ProFunc helps identify the likely biochemical function of a protein from its three-dimensional structure. It uses both sequence- and structure-based methods to try to provide clues as the the protein’s likely or possible function. Often, where one method fails to provide any functional insight another may be more helpful.

SAS

SAS is a sequence search program that uses FASTA to scan a given protein sequence against all the proteins of known 3D structure in the Protein Data Bank. The resultant multiple alignment can be coloured according to different structural features. The matching 3D structures can be superimposed and viewed in RasMol.

Scorecons

Scorecons quantifies residue conservation in a multiple sequence alignment. Given a multiple sequence alignment file, Scorecons calculates the degree of amino acid variability in each column of the alignment and returns this information to the user.

SurvCurv

SurvCurv is a database of manually curated and annotated survival data in model organisms. The database offers various functions including plotting, mathematical models, and statistical tests, facilitating e.g. reanalysis and cross comparisons.

Transform-MinER

Transform-MinER is an interactive online tool that: a. searches a query molecule for potential enzyme transformations (Molecule search), or b. joins a query’s source and target molecules by a path of enzyme transformations (Path Search).

VarMap

VarMap is a database of manually curated and annotated survival data in model organisms. The database offers various functions including plotting, mathematical models, and statistical tests, facilitating e.g. reanalysis and cross comparisons.

VarSite

VarSite is a database annotating known disease-associated variants in human genes with structural information from the 3D structures in the Protein Data Bank (PDB).

Software

Below is a list of software packages, developed by the group, and which are available for download. All are free for academic use and require only completion of a Confidentiality Agreement. For non-academic institutions, some of the packages require an annual fee while others (eg PROCHECK) are free.
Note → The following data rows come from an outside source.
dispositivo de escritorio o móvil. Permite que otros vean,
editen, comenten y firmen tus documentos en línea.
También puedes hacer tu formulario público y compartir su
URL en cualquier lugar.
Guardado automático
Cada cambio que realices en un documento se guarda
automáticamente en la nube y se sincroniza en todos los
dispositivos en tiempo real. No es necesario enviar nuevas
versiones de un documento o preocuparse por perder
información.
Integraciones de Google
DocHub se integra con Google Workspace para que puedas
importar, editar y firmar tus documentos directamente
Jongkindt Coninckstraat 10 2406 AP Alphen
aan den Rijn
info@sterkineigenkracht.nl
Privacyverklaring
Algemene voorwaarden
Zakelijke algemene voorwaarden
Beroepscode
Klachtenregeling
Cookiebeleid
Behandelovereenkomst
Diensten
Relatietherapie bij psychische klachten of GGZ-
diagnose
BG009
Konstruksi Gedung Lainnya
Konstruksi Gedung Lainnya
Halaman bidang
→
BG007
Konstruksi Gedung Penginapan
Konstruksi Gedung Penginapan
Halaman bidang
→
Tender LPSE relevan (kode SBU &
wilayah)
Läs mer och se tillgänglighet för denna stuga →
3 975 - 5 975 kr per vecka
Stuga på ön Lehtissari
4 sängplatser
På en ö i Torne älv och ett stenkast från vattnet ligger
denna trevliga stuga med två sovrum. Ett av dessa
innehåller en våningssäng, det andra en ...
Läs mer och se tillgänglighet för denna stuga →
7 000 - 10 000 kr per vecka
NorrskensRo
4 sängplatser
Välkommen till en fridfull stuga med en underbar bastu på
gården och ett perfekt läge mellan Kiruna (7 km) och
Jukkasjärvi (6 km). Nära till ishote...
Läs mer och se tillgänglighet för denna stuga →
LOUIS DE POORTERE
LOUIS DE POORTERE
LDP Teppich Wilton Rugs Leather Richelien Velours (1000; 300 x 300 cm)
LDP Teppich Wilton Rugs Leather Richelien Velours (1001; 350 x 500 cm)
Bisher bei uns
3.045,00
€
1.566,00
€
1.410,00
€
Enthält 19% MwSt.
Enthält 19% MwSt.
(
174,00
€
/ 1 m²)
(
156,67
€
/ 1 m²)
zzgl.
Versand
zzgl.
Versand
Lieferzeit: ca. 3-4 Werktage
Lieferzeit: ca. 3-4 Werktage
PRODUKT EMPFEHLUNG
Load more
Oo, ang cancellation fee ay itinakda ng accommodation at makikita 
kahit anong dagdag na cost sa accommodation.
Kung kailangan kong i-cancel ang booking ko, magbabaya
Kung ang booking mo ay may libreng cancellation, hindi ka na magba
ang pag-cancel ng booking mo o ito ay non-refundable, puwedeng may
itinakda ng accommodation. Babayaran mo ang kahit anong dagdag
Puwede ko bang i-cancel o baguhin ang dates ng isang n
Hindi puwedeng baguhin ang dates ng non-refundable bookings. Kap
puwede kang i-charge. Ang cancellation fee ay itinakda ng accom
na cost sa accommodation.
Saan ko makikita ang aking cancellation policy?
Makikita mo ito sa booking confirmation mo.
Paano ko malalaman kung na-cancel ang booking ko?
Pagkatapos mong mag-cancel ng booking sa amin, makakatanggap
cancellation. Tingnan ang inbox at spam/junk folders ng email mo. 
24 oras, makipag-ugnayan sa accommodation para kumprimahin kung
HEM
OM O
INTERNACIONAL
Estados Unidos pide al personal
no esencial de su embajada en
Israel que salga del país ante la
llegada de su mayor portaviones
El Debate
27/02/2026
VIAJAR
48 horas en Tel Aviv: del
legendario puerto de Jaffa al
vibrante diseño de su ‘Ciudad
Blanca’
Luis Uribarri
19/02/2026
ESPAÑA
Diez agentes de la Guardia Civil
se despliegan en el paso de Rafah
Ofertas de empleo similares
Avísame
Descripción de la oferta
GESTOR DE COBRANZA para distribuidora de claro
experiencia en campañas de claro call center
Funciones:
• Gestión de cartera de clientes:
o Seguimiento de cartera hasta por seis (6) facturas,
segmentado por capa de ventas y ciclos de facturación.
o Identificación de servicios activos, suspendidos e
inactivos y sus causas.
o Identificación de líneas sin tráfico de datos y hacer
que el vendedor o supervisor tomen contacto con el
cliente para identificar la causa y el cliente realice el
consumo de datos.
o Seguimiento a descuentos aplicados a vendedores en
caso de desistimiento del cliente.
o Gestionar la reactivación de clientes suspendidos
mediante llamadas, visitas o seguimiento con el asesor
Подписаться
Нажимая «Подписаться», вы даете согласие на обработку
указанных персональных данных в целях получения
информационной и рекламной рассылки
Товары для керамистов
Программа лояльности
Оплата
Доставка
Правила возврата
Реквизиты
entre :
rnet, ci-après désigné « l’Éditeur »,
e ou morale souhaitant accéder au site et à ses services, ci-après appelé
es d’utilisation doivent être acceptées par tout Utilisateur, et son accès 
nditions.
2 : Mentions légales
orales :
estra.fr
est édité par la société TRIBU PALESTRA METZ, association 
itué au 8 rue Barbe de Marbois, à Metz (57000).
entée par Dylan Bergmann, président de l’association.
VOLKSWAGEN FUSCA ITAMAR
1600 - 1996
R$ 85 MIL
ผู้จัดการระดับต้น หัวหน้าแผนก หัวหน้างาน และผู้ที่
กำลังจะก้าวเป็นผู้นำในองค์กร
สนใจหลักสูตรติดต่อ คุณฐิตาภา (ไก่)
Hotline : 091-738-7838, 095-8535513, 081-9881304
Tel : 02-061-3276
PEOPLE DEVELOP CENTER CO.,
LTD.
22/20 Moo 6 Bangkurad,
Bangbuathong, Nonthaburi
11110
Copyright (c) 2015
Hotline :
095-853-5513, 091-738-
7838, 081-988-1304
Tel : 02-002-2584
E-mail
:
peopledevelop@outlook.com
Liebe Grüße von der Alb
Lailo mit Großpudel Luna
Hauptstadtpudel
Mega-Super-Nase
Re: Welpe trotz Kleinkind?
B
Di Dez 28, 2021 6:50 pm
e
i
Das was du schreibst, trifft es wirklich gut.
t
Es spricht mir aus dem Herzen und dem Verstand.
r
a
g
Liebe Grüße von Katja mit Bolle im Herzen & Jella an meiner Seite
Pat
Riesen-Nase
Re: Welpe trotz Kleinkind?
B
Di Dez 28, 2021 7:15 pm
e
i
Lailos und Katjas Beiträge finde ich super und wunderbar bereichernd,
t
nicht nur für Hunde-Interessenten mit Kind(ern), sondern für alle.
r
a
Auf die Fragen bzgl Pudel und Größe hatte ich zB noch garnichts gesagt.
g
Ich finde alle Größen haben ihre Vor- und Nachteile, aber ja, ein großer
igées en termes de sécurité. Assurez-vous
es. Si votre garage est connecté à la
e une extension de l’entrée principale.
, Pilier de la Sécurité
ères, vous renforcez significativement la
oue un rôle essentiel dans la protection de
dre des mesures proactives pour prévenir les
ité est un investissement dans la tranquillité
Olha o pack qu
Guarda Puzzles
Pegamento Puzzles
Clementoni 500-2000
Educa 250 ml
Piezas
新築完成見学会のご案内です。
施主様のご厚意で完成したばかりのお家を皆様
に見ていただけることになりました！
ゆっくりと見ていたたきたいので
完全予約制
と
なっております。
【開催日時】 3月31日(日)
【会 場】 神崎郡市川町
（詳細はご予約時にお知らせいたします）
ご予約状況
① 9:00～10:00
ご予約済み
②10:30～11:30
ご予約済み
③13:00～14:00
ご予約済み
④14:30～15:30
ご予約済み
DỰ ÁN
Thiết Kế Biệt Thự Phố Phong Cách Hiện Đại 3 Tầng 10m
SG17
Several of the programs were developed during the Thornton Group’s time at University College London.

ArchSchema

ArchSchema is a stand-alone java program that generates dynamic plots of related Pfam domain architectures. See the ArchSchema web server (panel on the left) for a brief description.

HBPLUS

HBPLUS is a hydrogen bond calculation program for protein 3D structures. Accepts input files in PDB format.

LigPlot+

LigPlot⁺ is a java-based GUI front-end to the original LIGPLOT program for automatic generation of 2D ligand-protein interaction diagrams. The GUI allows on-screen editing of the plots via mouse click-and-drag operations. Freely available to academic institutions.

NUCPLOT

NUCPLOT automatically generates schematic diagrams of protein-nucleic acid interactions for a given PDB file.

PROCHECK

PROCHECK checks the stereochemical quality of a protein structure, producing a number of PostScript plots analysing its overall and residue-by-residue geometry.

PROCHECK-NMR

PROCHECK-NMR is a version PROCHECK (see above) specifically for analysing ensembles of protein structures, as solved by NMR.

Small Molecule Subgraph Detector

The Small Molecule Subgraph Detector (SMSD) is a Java-based software library for calculating the Maximum Common Subgraph (MCS) between small molecules. This helps find the similarity/distance between any two molecules. MCS is also used for screening drug-like compounds by finding molecules sharing a common subgraph (substructure).

SURFNET

The SURFNET program generates surfaces and void regions between surfaces from coordinate data supplied in a PDB file.